Schweitzer, who through Friday already had identified more than $8 million in cost savings, said the administration is looking for more.
“We’re going to chal-lenge every expenditure,” Schweitzer said in an interview. “We’re asking our directors to be creative and find ways of delivering their programs for less money. Every family and small business is doing it, and we think state government ought to do the same.”
Schweitzer added: “There is nothing sacred here. There are no sacred cows. There are no building rentals that won’t be challenged, no phone bills that won’t be challenged, no real estate contracts that won’t be challenged and no energy bills that won’t be challenged.”
On Tuesday, Schweitzer announced that he was going to ask certain agencies to identify the cuts because state revenues are falling behind projected levels.
The next day, the Legislature’s chief revenue forecaster, Terry Johnson, projected that the state surplus as of June 30, 2011, would be $16.9 million out of a two-year general-fund budget of $3.7 billion. The reason for the declining surplus is that actual tax collections during the recession are falling far behind what the 2009 Legislature forecast.
The projected $16.9 million surplus is a fraction of the $282.4 million surplus that legislators had projected for mid-2011 when they adjourned last year. It’s also deteriorated from the $44.4 million surplus that Johnson forecast in his last report in early December.
Ewer sent the official letter to directors Friday and emphasized that the reductions “should minimize the impact to the citizens of Montana.”
If the deficit is certified, Ewer said budgets can be reduced by up to 10 percent per program.
Directors were asked to provide an analysis of the impact of each reduction, a determination of whether the service is required or optional and a statement about its impact on recipients of the service and the state.
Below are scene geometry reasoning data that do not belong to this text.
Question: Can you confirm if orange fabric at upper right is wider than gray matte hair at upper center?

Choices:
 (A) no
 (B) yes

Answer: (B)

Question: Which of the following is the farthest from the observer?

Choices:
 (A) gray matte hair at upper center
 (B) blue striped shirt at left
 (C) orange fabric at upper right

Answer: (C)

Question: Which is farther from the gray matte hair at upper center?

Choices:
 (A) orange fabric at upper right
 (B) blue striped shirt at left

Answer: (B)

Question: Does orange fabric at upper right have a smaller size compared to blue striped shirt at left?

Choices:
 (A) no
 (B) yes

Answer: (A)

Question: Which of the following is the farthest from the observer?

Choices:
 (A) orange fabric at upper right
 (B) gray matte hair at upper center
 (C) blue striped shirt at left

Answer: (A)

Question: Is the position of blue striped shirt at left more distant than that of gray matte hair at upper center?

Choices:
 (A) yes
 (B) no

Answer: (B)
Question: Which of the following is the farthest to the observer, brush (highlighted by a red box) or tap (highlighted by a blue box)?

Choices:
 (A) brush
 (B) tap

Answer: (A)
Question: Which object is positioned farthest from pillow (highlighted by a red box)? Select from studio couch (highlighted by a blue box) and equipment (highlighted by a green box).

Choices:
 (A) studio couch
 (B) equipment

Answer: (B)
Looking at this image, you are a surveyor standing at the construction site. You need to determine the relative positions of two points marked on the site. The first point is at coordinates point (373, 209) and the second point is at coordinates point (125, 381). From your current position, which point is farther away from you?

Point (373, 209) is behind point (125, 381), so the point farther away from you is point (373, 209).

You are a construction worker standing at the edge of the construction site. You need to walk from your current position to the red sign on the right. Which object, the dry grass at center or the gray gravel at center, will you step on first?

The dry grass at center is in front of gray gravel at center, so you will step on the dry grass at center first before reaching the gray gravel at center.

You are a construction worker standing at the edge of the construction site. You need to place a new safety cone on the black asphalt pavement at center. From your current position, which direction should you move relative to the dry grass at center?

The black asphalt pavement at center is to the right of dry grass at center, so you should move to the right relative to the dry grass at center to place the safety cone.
“Be prepared to explain why the proposed reductions represent the most reasonable choices for Montanans and why other reductions are not being offered,” he said.
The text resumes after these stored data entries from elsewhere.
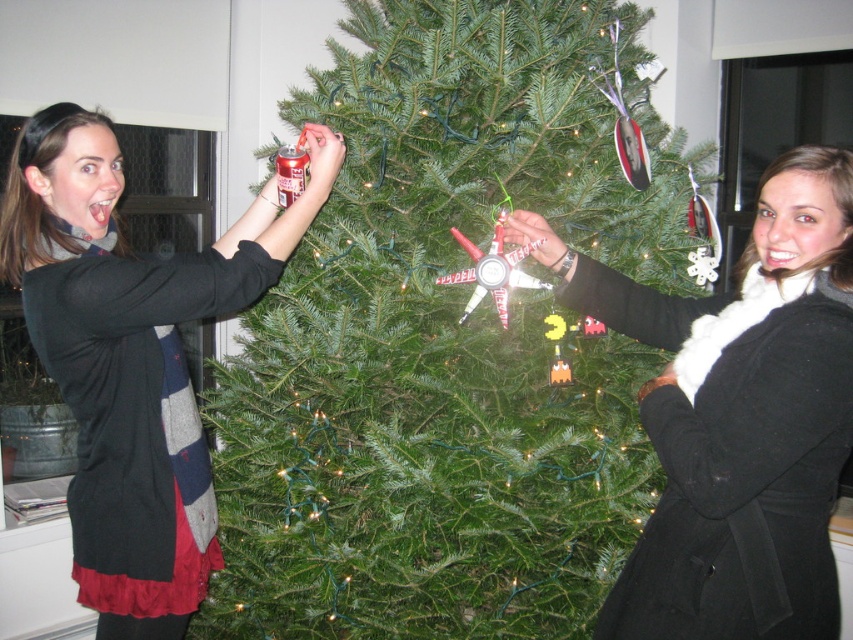 Question: Which is nearer to the green matte christmas tree at center?

Choices:
 (A) white fur scarf at upper right
 (B) matte black sweater at left

Answer: (B)

Question: Estimate the real-world distances between objects in this image. Which object is closer to the white fur scarf at upper right?

Choices:
 (A) matte black sweater at left
 (B) green matte christmas tree at center

Answer: (B)

Question: Among these points, which one is nearest to the camera?

Choices:
 (A) (341, 474)
 (B) (646, 291)

Answer: (B)

Question: Can you confirm if green matte christmas tree at center is bigger than matte black sweater at left?

Choices:
 (A) no
 (B) yes

Answer: (B)

Question: Does green matte christmas tree at center come in front of matte black sweater at left?

Choices:
 (A) no
 (B) yes

Answer: (A)

Question: Is white fur scarf at upper right below matte black sweater at left?

Choices:
 (A) no
 (B) yes

Answer: (B) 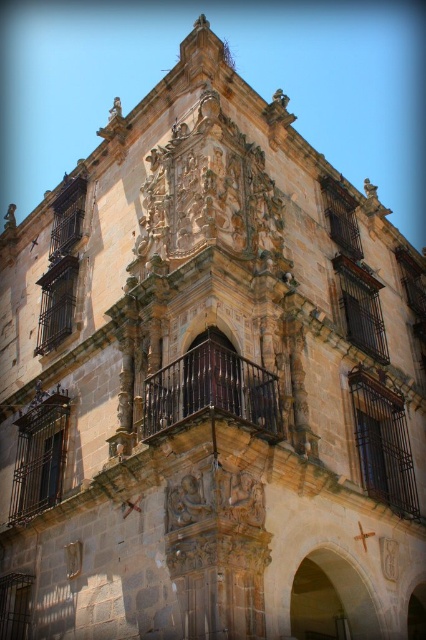 You are an architect analyzing the symmetry of the historic building. The dark brown wrought iron balcony at center is represented by point (210, 388). Is the balcony located closer to the top or bottom of the building?

The dark brown wrought iron balcony at center is represented by point (210, 388). Since the y coordinate is 0.495, which is nearly halfway between the bottom and top of the building, the balcony is approximately centered vertically and not closer to either the top or bottom.

You are an architect examining the historic building. You notice the dark brown wrought iron balcony at center and the white matte clock at center. From your perspective, which object is positioned to the left?

The dark brown wrought iron balcony at center is positioned to the left of the white matte clock at center. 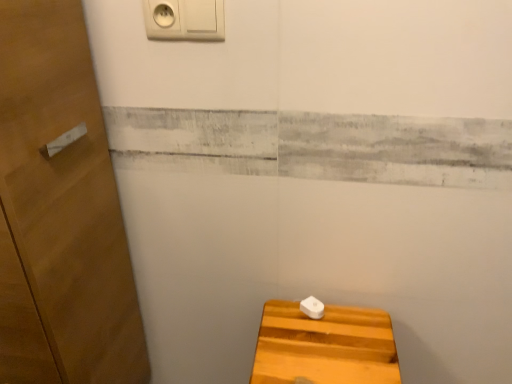 Question: From a real-world perspective, is white plastic knob at lower center beneath light brown wooden stool at lower right?

Choices:
 (A) yes
 (B) no

Answer: (B)

Question: Is white plastic knob at lower center closer to camera compared to light brown wooden stool at lower right?

Choices:
 (A) yes
 (B) no

Answer: (B)

Question: Is white plastic knob at lower center outside light brown wooden stool at lower right?

Choices:
 (A) yes
 (B) no

Answer: (A)

Question: Does white plastic knob at lower center appear on the right side of light brown wooden stool at lower right?

Choices:
 (A) yes
 (B) no

Answer: (B)

Question: Can you confirm if white plastic knob at lower center is bigger than light brown wooden stool at lower right?

Choices:
 (A) yes
 (B) no

Answer: (B)

Question: Is white plastic knob at lower center spatially inside white plastic/light switch at upper center, or outside of it?

Choices:
 (A) outside
 (B) inside

Answer: (A)

Question: From the image's perspective, relative to white plastic/light switch at upper center, is white plastic knob at lower center above or below?

Choices:
 (A) below
 (B) above

Answer: (A)

Question: Would you say white plastic knob at lower center is to the left or to the right of white plastic/light switch at upper center in the picture?

Choices:
 (A) right
 (B) left

Answer: (A)

Question: From a real-world perspective, is white plastic knob at lower center above or below white plastic/light switch at upper center?

Choices:
 (A) below
 (B) above

Answer: (A)

Question: Is point (314, 316) positioned closer to the camera than point (17, 31)?

Choices:
 (A) farther
 (B) closer

Answer: (A)

Question: Is white plastic knob at lower center spatially inside wooden door at left, or outside of it?

Choices:
 (A) outside
 (B) inside

Answer: (A)

Question: Is white plastic knob at lower center in front of or behind wooden door at left in the image?

Choices:
 (A) front
 (B) behind

Answer: (B)

Question: From a real-world perspective, is white plastic knob at lower center physically located above or below wooden door at left?

Choices:
 (A) above
 (B) below

Answer: (B)

Question: Looking at the image, does white plastic/light switch at upper center seem bigger or smaller compared to white plastic knob at lower center?

Choices:
 (A) small
 (B) big

Answer: (B)

Question: Which is correct: white plastic/light switch at upper center is inside white plastic knob at lower center, or outside of it?

Choices:
 (A) outside
 (B) inside

Answer: (A) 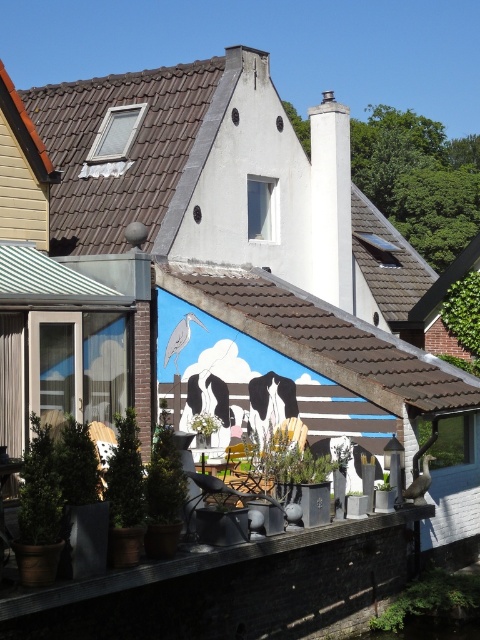 Question: Which is nearer to the green matte plant at center?

Choices:
 (A) green leafy plant at center
 (B) green leafy plant at lower right

Answer: (B)

Question: Does green leafy plant at lower right appear over green matte plant at center?

Choices:
 (A) no
 (B) yes

Answer: (A)

Question: Is green leafy plant at lower right positioned before green matte plant at center?

Choices:
 (A) yes
 (B) no

Answer: (B)

Question: Which point is closer to the camera?

Choices:
 (A) green matte plant at center
 (B) green leafy plant at lower right
 (C) green leafy plant at center

Answer: (A)

Question: Can you confirm if green leafy plant at center is smaller than green matte plant at center?

Choices:
 (A) yes
 (B) no

Answer: (B)

Question: Which point is closer to the camera taking this photo?

Choices:
 (A) (210, 436)
 (B) (384, 476)

Answer: (B) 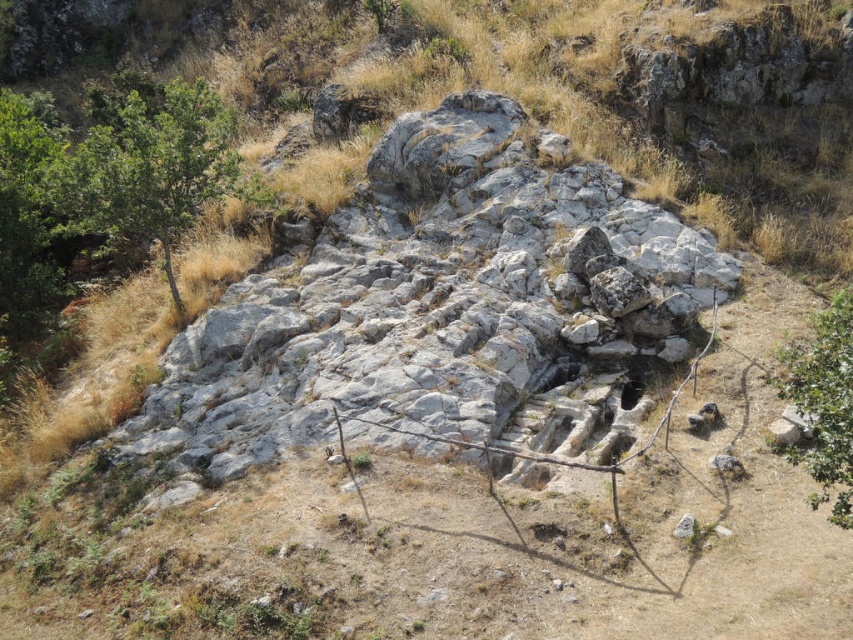 Question: Which point is farther to the camera?

Choices:
 (A) green leafy tree at lower right
 (B) green leafy tree at left

Answer: (B)

Question: Among these points, which one is farthest from the camera?

Choices:
 (A) (144, 140)
 (B) (831, 326)

Answer: (A)

Question: Does green leafy tree at left come behind green leafy tree at lower right?

Choices:
 (A) no
 (B) yes

Answer: (B)

Question: Is green leafy tree at left positioned in front of green leafy tree at lower right?

Choices:
 (A) yes
 (B) no

Answer: (B)

Question: Among these points, which one is nearest to the camera?

Choices:
 (A) (846, 296)
 (B) (157, 112)

Answer: (A)

Question: Does green leafy tree at left lie in front of green leafy tree at lower right?

Choices:
 (A) yes
 (B) no

Answer: (B)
Actual budget cuts, if necessary, couldn’t be put into place until mid-March, Ewer said, because state law requires that they be aired first before the Legislative Finance Committee, which meets March 4-5. The administration intends to notify the Legislature’s Revenue and Transportation Interim Committee of the projected deficit certification before for its Feb. 19 meeting.
The administration is initiating the process of identifying potential budget reductions under a state law that establishes the procedure if the projected surplus by mid-2011 falls below 1 percent of the general fund spending in the two-year budget period. In this case, that would be below $36.8 million.
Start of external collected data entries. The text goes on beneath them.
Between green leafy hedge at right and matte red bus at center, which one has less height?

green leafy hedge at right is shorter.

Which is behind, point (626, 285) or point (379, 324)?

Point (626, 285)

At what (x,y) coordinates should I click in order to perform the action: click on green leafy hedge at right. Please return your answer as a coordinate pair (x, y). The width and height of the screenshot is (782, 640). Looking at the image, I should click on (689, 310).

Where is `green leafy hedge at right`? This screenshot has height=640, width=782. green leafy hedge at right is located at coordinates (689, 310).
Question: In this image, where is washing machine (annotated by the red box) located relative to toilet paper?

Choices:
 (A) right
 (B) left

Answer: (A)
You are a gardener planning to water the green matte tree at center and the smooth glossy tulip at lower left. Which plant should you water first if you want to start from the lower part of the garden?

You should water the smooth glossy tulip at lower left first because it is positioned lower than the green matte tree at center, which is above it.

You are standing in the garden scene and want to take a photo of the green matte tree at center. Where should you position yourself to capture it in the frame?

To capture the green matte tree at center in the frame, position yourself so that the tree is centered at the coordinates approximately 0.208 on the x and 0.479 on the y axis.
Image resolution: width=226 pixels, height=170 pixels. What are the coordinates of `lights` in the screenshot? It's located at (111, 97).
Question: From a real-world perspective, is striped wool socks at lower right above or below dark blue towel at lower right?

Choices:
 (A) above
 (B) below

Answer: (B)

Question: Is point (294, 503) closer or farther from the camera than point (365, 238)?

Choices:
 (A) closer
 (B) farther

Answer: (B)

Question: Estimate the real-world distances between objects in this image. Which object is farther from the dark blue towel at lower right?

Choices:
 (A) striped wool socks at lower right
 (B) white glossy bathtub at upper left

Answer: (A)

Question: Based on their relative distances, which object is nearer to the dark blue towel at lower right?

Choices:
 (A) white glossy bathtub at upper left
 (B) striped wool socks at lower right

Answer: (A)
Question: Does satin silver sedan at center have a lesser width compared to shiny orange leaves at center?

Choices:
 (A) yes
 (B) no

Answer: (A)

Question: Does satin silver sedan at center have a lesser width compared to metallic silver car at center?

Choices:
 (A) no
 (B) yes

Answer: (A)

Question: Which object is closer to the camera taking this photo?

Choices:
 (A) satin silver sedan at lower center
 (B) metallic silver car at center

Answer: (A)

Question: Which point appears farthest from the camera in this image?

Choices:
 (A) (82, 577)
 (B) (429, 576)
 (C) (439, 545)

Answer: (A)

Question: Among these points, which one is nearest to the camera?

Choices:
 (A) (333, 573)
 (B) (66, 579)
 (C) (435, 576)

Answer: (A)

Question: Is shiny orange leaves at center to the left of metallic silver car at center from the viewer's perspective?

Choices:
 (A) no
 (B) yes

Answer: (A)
Under the law, Schweitzer cannot order executive agencies headed by other state elected officials or the state Board of Regents to reduce their spending by more than the average percentage reduction imposed on all other executive branch agencies.
Also on Friday, Schweitzer announced that the state would save $2 million by suspending the purchase of some wildland fire engines and state grants for fire prevention and fuels mitigation.
State Natural Resources and Conservation Director Mary Sexton said there should be little impact on the fire program because of the additional state and federal money the agency received in 2009.